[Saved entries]
·····

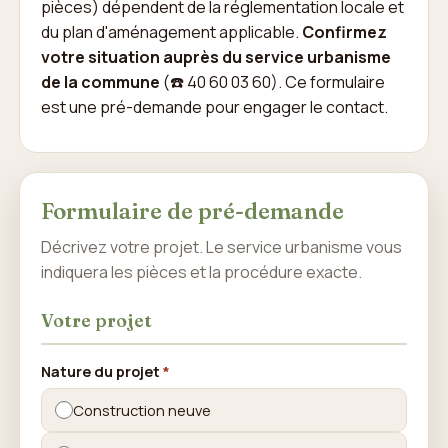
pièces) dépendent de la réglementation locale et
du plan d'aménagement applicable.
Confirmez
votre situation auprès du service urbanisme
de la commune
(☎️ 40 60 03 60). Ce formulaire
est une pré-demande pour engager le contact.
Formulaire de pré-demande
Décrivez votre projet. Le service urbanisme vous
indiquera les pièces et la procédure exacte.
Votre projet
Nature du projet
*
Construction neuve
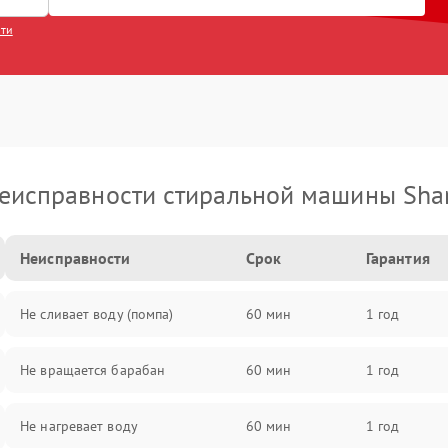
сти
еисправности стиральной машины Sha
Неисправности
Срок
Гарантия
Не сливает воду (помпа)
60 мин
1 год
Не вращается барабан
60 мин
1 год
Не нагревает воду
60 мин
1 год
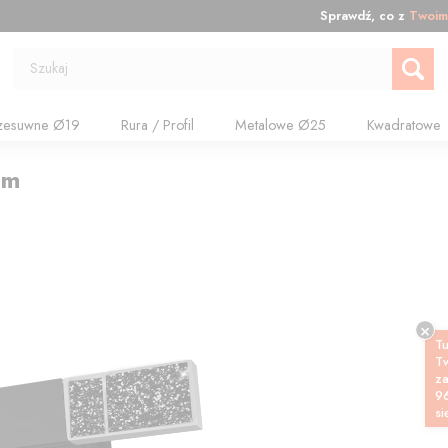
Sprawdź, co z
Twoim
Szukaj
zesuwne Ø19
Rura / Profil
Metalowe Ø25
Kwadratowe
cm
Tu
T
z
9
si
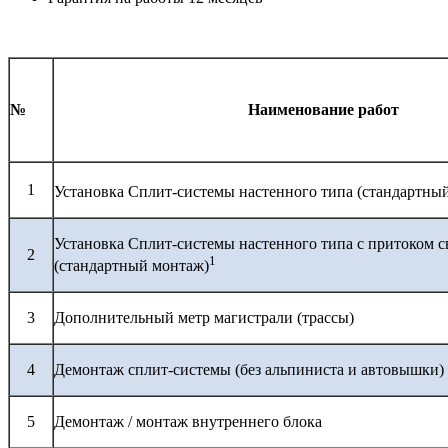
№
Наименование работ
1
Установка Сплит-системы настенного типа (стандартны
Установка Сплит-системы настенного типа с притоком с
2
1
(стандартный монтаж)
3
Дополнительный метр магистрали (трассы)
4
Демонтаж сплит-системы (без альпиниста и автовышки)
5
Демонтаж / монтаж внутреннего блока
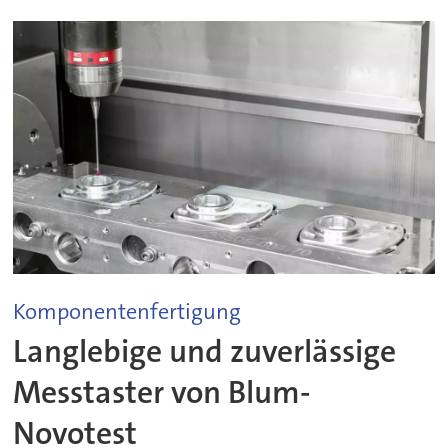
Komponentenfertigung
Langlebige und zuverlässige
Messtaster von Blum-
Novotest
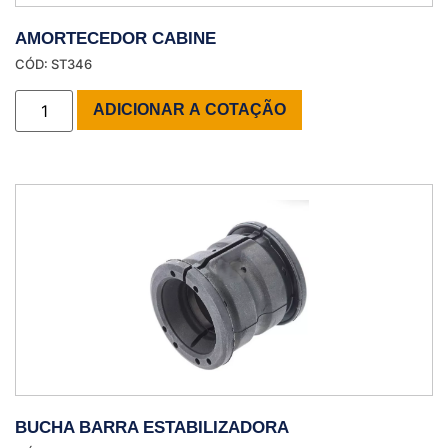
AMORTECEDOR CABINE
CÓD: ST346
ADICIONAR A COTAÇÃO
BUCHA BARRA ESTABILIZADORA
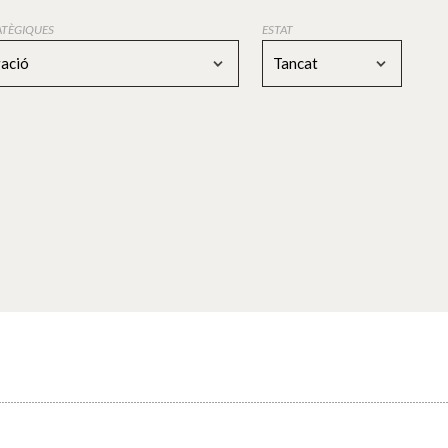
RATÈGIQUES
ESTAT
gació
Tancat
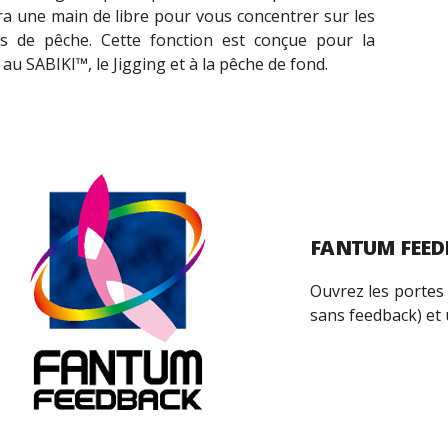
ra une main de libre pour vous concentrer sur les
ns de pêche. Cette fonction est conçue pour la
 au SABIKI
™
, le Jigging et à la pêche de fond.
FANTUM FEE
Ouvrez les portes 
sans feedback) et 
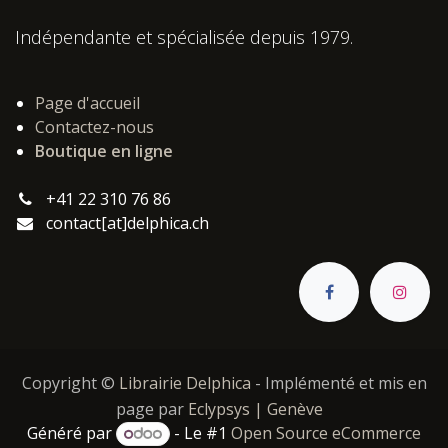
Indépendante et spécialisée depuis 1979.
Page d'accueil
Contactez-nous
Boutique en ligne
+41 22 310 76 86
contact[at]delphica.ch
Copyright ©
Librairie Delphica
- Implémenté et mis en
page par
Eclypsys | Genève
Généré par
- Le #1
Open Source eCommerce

·····

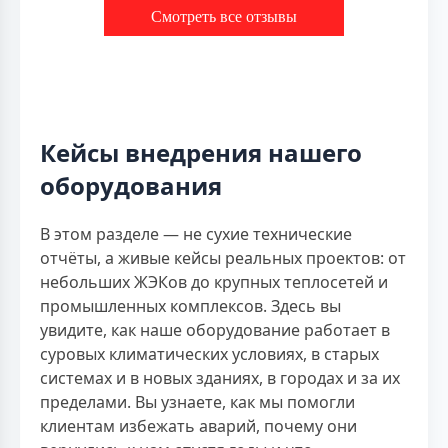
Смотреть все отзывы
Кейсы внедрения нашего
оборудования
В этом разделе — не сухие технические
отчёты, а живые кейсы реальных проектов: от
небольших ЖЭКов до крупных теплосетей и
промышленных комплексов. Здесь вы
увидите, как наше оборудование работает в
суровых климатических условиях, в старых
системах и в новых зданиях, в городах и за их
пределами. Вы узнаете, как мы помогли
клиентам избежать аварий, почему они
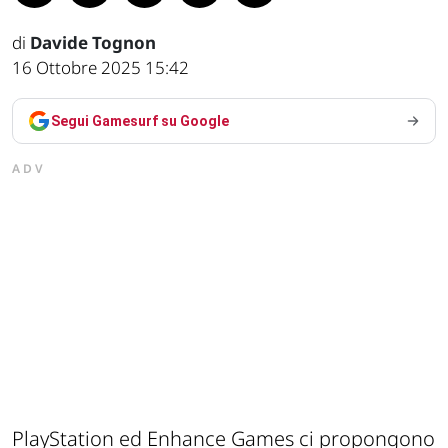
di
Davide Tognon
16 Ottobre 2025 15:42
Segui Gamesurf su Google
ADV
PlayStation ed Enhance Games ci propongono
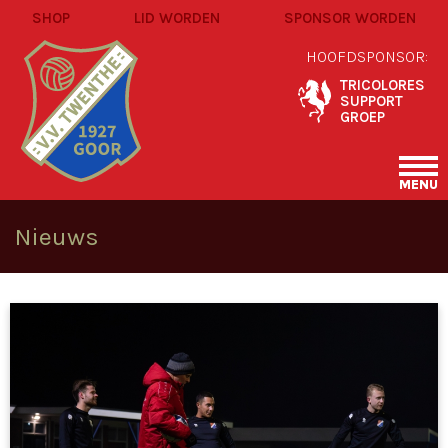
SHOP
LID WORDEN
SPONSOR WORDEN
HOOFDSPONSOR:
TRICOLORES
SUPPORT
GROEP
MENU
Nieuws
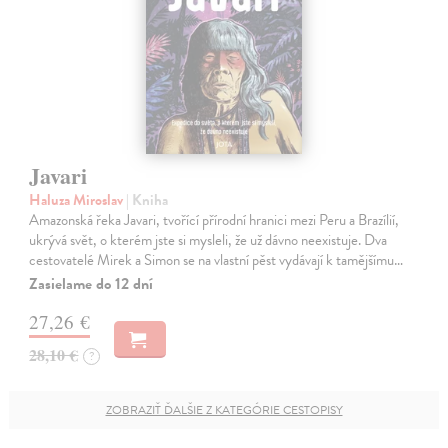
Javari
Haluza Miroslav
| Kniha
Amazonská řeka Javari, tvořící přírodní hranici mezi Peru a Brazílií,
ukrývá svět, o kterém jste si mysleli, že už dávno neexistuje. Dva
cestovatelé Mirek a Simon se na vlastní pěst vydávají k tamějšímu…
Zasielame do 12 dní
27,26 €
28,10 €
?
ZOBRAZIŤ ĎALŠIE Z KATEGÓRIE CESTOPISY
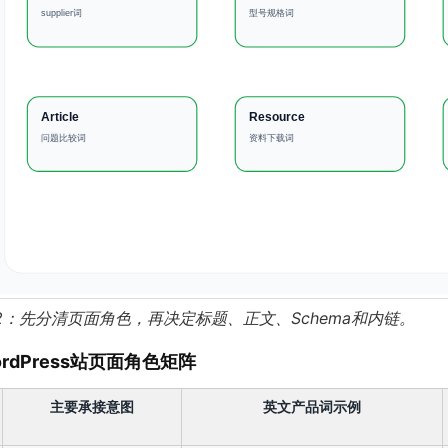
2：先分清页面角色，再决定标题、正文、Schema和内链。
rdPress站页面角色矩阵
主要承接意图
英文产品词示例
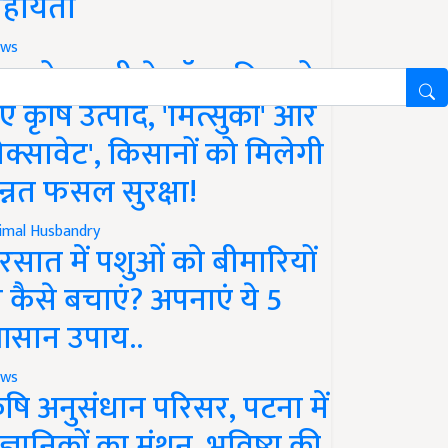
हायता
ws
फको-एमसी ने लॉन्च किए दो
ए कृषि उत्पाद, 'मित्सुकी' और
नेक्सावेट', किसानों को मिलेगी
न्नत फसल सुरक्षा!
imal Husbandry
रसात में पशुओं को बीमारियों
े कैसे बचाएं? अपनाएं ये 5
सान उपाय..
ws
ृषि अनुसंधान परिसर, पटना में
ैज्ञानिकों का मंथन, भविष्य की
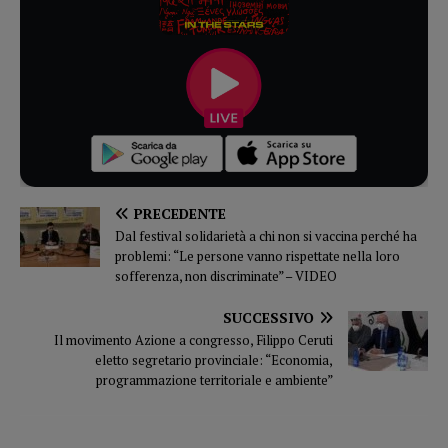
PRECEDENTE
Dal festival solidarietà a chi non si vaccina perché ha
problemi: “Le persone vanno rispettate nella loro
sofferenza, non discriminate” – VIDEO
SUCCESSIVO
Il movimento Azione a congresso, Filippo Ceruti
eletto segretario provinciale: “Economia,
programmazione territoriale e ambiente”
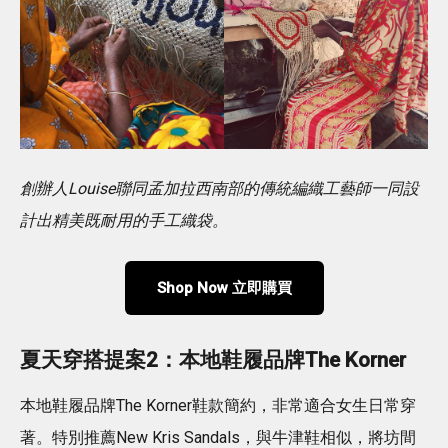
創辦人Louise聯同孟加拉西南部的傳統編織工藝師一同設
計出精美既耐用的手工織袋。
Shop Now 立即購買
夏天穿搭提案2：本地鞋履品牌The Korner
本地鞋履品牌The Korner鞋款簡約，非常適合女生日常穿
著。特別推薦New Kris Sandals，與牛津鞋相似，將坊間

·····

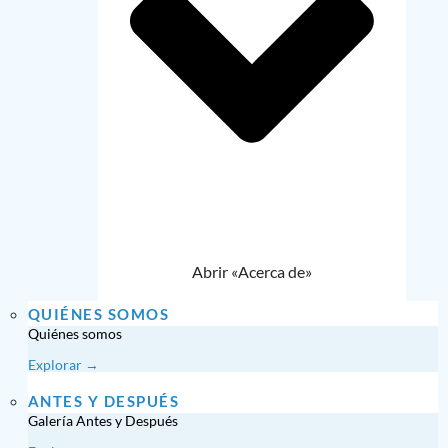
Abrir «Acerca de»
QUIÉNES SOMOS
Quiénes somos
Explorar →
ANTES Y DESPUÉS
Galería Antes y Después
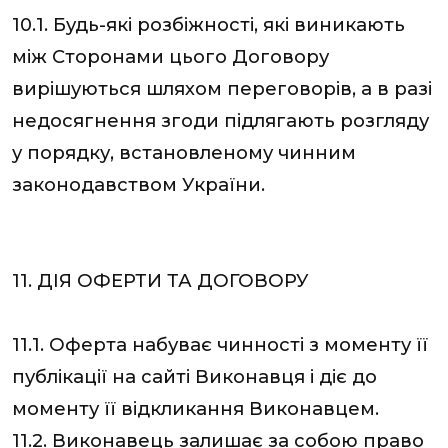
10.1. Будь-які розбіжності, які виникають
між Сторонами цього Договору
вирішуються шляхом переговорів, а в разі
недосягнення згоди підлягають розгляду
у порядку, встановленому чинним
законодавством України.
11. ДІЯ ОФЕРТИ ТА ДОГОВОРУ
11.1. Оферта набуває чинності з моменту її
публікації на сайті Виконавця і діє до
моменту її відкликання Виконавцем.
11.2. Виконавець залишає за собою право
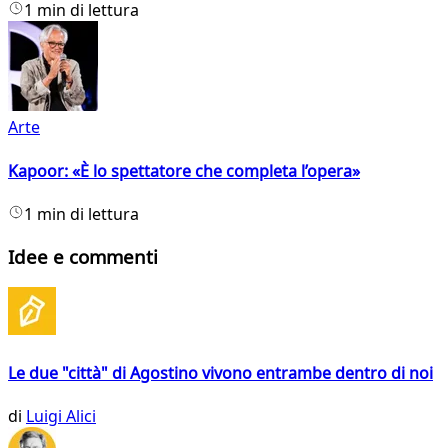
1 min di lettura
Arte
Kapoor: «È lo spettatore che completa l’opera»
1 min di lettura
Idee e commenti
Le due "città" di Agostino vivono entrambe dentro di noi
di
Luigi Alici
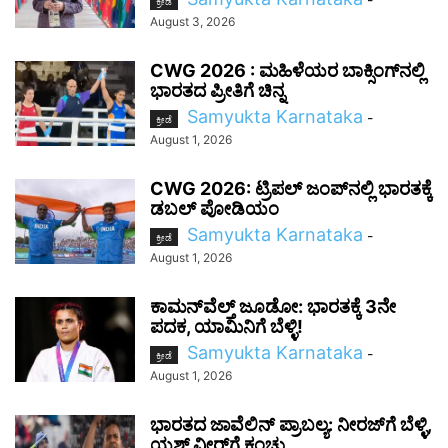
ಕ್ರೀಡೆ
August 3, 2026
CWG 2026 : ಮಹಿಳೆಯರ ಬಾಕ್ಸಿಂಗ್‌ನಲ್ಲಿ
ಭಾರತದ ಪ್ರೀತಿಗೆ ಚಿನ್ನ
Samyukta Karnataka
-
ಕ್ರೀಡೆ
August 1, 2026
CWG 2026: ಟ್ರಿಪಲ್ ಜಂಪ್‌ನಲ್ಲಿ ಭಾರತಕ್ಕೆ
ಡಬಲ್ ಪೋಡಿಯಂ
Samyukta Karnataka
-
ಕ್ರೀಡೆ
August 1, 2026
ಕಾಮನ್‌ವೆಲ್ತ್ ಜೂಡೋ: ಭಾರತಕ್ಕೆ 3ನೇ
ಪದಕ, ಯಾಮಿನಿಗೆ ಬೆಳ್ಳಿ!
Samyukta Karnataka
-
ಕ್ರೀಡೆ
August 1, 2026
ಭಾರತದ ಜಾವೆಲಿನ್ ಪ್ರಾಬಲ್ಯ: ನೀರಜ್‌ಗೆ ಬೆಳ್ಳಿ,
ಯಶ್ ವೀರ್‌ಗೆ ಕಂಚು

·····

#### [What is expected]
Scan the lines above for "pièces) dépendent de" and for "Formulaire de pré-demande". Repeat exactly the line holding each of them and every line in between.

#### [Completed exercise]
pièces) dépendent de la réglementation locale et
du plan d'aménagement applicable.
Confirmez
votre situation auprès du service urbanisme
de la commune
(☎️ 40 60 03 60). Ce formulaire
est une pré-demande pour engager le contact.
Formulaire de pré-demande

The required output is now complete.